* _Your assignment_
Retype each line exactly as it stands, beginning at the first line of the material and finishing with the line that contains "ts you desire.".

* _Material for the task_
● ● ● ● ●
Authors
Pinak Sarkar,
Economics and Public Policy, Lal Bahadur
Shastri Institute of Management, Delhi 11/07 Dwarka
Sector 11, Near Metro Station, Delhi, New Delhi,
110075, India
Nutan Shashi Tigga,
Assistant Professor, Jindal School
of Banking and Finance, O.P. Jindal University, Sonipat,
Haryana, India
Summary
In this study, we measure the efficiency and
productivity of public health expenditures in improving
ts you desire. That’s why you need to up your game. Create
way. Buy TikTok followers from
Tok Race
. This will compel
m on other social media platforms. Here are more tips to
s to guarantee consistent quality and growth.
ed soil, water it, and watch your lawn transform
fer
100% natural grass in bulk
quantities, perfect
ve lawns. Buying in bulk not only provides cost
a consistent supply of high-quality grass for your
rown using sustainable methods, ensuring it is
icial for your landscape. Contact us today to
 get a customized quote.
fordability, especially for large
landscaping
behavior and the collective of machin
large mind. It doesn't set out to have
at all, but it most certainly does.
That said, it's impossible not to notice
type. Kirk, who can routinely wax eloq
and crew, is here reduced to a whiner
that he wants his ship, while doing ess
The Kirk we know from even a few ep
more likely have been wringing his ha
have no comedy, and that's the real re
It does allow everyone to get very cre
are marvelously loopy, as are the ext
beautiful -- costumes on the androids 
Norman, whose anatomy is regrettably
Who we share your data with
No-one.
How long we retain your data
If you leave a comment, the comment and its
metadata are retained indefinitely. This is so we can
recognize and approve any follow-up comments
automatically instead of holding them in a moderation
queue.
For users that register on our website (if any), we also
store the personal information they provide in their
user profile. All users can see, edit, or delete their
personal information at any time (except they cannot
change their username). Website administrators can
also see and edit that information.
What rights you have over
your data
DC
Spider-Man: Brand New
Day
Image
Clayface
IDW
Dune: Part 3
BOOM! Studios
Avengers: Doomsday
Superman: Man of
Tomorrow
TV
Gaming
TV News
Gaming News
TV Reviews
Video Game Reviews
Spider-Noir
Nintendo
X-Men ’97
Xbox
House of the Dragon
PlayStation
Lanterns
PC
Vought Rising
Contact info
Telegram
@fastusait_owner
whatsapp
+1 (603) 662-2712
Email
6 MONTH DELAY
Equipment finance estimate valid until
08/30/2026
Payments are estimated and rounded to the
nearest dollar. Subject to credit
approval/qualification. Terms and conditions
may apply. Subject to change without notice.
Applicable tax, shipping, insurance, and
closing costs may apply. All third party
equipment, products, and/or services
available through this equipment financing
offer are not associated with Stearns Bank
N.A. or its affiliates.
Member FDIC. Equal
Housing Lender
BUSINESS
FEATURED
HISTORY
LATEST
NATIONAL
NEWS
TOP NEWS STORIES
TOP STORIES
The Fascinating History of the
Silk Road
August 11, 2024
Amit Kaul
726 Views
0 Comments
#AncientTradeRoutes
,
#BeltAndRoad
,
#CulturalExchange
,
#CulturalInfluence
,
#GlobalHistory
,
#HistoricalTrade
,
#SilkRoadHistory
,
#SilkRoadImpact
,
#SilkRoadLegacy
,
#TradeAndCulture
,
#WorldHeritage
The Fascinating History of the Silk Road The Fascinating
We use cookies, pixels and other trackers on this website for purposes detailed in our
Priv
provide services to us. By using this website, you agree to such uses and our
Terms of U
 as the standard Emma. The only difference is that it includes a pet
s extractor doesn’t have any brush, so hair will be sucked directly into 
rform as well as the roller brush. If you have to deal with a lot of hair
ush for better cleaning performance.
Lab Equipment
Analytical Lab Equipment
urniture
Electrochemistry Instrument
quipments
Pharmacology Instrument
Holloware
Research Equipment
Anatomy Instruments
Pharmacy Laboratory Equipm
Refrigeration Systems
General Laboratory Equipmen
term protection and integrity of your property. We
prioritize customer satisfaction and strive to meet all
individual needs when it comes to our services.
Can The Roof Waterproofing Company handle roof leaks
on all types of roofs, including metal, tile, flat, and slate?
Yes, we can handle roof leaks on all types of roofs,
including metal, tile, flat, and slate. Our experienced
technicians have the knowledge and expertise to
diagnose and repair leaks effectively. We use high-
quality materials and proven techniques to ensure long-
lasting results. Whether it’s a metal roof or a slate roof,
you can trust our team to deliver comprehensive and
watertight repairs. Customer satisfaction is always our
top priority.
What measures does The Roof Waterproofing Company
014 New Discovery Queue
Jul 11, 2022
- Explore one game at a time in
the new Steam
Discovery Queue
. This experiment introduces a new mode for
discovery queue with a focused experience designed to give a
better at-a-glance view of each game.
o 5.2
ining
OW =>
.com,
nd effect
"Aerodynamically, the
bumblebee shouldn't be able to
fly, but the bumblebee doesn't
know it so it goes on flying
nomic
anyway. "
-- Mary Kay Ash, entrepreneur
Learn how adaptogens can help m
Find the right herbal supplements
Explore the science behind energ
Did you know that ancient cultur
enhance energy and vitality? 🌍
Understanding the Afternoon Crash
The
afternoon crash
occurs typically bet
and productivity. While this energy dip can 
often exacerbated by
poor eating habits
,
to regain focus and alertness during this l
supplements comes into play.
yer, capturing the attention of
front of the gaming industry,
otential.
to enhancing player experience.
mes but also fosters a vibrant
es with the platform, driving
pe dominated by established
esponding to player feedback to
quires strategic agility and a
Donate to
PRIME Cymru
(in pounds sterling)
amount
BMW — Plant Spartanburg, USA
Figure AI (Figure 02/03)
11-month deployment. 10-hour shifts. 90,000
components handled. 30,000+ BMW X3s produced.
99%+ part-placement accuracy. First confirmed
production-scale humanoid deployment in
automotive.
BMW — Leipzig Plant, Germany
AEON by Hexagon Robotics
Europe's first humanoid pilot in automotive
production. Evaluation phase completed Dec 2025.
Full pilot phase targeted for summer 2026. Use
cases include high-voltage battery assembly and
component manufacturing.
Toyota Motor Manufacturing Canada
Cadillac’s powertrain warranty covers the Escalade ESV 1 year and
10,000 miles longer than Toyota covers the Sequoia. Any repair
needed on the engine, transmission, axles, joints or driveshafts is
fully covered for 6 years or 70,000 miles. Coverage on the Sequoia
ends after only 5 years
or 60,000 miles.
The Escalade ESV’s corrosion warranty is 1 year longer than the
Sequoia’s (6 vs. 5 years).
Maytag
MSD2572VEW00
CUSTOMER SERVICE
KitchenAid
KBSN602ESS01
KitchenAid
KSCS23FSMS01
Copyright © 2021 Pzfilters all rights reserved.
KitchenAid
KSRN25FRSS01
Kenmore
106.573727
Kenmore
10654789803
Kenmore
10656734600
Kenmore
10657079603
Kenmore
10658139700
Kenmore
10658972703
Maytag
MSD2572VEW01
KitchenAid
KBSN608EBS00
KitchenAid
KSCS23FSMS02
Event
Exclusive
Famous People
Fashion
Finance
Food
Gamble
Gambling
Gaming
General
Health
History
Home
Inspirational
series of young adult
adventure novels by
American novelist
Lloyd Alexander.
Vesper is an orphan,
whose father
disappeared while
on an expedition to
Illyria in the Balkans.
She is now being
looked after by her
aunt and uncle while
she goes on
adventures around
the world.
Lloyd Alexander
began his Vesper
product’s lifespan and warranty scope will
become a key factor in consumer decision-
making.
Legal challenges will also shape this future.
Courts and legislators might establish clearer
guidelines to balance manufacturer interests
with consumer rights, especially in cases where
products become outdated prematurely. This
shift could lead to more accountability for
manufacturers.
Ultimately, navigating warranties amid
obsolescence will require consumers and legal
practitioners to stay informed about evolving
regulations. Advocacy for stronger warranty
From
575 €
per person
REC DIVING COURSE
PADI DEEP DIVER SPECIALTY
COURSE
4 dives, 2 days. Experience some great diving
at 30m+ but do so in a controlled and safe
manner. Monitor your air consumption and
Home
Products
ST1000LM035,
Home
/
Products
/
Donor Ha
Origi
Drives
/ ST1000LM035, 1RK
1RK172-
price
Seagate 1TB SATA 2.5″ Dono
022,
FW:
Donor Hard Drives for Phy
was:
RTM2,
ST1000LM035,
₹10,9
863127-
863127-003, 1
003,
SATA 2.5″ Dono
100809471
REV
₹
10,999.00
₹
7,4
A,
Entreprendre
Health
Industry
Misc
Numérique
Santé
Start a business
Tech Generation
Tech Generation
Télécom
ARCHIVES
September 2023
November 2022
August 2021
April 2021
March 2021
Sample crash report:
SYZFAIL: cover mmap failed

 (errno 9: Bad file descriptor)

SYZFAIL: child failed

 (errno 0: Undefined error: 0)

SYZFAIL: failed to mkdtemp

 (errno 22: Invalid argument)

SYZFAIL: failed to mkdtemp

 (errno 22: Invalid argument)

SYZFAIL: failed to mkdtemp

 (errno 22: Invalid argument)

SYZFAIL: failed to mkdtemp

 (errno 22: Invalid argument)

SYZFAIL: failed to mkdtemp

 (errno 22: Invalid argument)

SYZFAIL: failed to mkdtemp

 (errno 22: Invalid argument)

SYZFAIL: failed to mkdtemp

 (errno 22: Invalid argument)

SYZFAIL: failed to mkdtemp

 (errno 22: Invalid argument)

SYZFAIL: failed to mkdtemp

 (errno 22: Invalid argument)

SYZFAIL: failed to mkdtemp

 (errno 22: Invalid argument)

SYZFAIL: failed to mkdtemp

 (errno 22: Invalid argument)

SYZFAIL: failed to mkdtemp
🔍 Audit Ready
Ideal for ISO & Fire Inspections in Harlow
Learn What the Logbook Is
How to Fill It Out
● ● ● ● ●
* _The completed task_
Authors
Pinak Sarkar,
Economics and Public Policy, Lal Bahadur
Shastri Institute of Management, Delhi 11/07 Dwarka
Sector 11, Near Metro Station, Delhi, New Delhi,
110075, India
Nutan Shashi Tigga,
Assistant Professor, Jindal School
of Banking and Finance, O.P. Jindal University, Sonipat,
Haryana, India
Summary
In this study, we measure the efficiency and
productivity of public health expenditures in improving
ts you desire. That’s why you need to up your game. Create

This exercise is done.